And here are the things I've started:
Yeah, I got nothin'. I haven't gotten off my lazy ass to work out in a couple of weeks & I've been eating like crap. I haven't started my first re-organization project b/c I'm not sure if I can afford the paint this payday. I have yet to get involved in my community. I'm not writing consistently. And the most crafty thing I've done is make a tutu for Trin & her wolf, Pip. (A tutu that I meant to make as a Christmas gift, but didn't actually work on until this past Monday.)

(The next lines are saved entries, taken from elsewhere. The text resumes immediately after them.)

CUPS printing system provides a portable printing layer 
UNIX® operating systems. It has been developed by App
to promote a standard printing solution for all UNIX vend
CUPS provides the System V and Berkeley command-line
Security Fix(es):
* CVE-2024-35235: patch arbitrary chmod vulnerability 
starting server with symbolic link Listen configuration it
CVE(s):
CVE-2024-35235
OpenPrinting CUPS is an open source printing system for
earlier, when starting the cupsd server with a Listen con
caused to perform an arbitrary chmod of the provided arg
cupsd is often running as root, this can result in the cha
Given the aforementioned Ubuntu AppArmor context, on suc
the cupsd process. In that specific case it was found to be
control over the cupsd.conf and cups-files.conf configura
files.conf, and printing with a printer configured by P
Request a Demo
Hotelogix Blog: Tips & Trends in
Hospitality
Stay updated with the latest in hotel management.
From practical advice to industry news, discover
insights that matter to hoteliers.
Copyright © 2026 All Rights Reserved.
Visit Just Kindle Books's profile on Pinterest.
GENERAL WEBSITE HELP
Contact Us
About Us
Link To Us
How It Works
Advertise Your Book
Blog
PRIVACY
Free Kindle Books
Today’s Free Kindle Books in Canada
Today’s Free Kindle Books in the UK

There is just so much that I want to do that I find myself running in place. The best way to describe it is trying to untangle a knot. Sometimes it's such a mess that it's hard to find a starting point. Last year was such a great year for me, personally. I felt better than I had in a very long time. I felt confident and active and vibrant. Yes, vibrant. And now? I can't even stand to look in the mirror b/c I'm so frustrated w/ myself & my lack of motivation. For example: working out. I know how good it makes me feel. Even if I'm not losing weight, I feel better. But I don't push myself to step on the elliptical or go for a walk. I just sit in my dull little haze, too tired to do much. And every day that passes w/out accomplishing a goal, is another day I hate myself for being such a loser. The same can be said for any of the things on my to-do list. I want to do them sooo bad, yet somehow I talk myself out of it every time. "I don't have the money" is a big one. I tell myself that one a lot. "I don't have the time" is another one. "I'm so exhausted" is another. The list of excuses is endless. And I'll tell you where that gets me: nowhere. Fast.

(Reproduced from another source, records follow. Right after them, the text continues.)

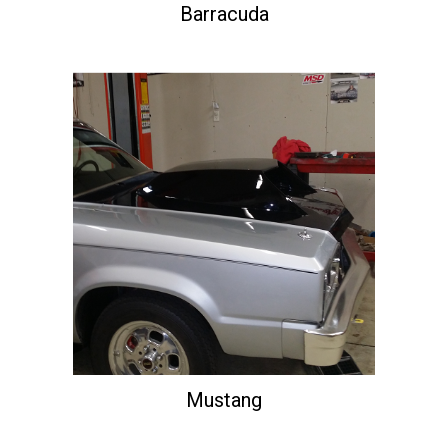
Barracuda
Mustang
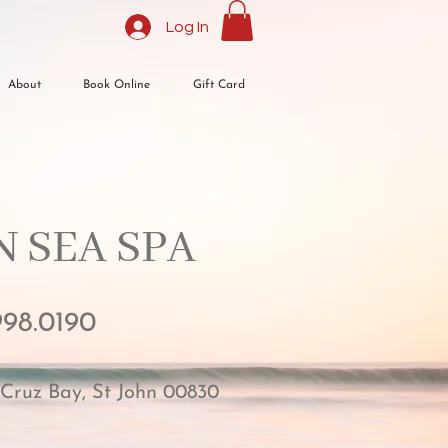
Log In
About
Book Online
Gift Card
 SEA SPA​
998.0190
 Cruz Bay, St John 00830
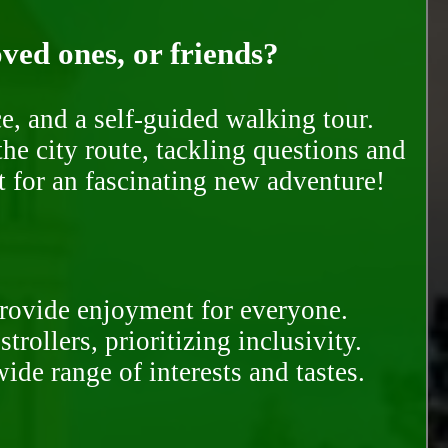
oved ones, or friends?
e, and a self-guided walking tour.
he city route, tackling questions and
t for an fascinating new adventure!
provide enjoyment for everyone.
rollers, prioritizing inclusivity.
ide range of interests and tastes.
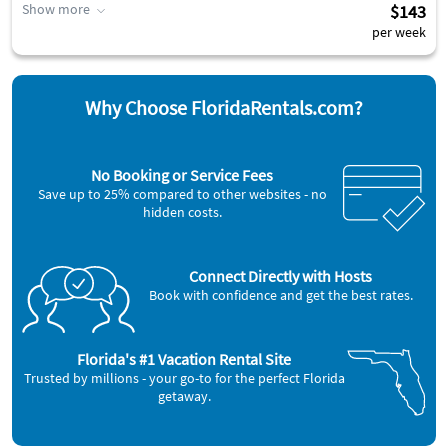
Show more
$143
per week
Why Choose FloridaRentals.com?
No Booking or Service Fees
Save up to 25% compared to other websites - no
hidden costs.
Connect Directly with Hosts
Book with confidence and get the best rates.
Florida's #1 Vacation Rental Site
Trusted by millions - your go-to for the perfect Florida
getaway.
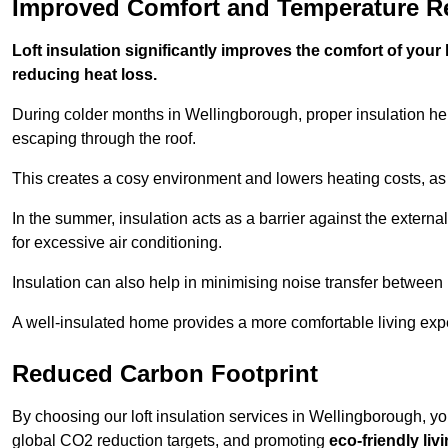
Improved Comfort and Temperature R
Loft insulation significantly improves the comfort of yo
reducing heat loss.
During colder months in Wellingborough, proper insulation he
escaping through the roof.
This creates a cosy environment and lowers heating costs, as 
In the summer, insulation acts as a barrier against the exter
for excessive air conditioning.
Insulation can also help in minimising noise transfer betwee
A well-insulated home provides a more comfortable living exp
Reduced Carbon Footprint
By choosing our loft insulation services in Wellingborough, y
global CO2 reduction targets, and promoting
eco-friendly liv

My hope in writing this is to a) see how ridiculous I'm being & snap out of this funk I'm in and b) have something to look back on when I'm doing well so that I'm reminded why I can't stop. I know I won't always feel like this. It's a phase and all phases pass at some point. I just don't like hating myself and I don't like wasting my potential. Considering how much it annoys me to see someone who can never stick to anything they set out to do, it really bothers me that I'm currently one of those people.
Today after work I'm going to the craft store to pick up the few supplies I need for some hand-made gifts I'm making. (I did the fb re-post thing to make hand-made gifts for the first 5 people to comment. Only 4 people commented, but I'm doing it anyway.) The domino effect I'm aiming for is this: once I get those creative juices flowing by finishing the gifts, it will renew my excitement for working on getting the house organized. Once the house is starting to be more organized, my brain will follow suit. Once my brain isn't such a clouded mess, I won't feel as tired. When the fatigue lifts a little, I'll get off my ass and work out. When I'm working out, I'll be more confident. When I'm more confident, I'm more outgoing and therefore will find it easier to pursue volunteering interests. (Granted, this is my best case scenario and therefore not exactly how it's going to work out. Also, I might not end up working on these things in this particular order.) There will be more days like today when I feel hopeful but unmotivated. There will be times when I fail & start to hate myself for it, thus causing a downward spiral. But this is my rock-bottom. So there's nowhere to go but up, even if I have to take baby steps to get there.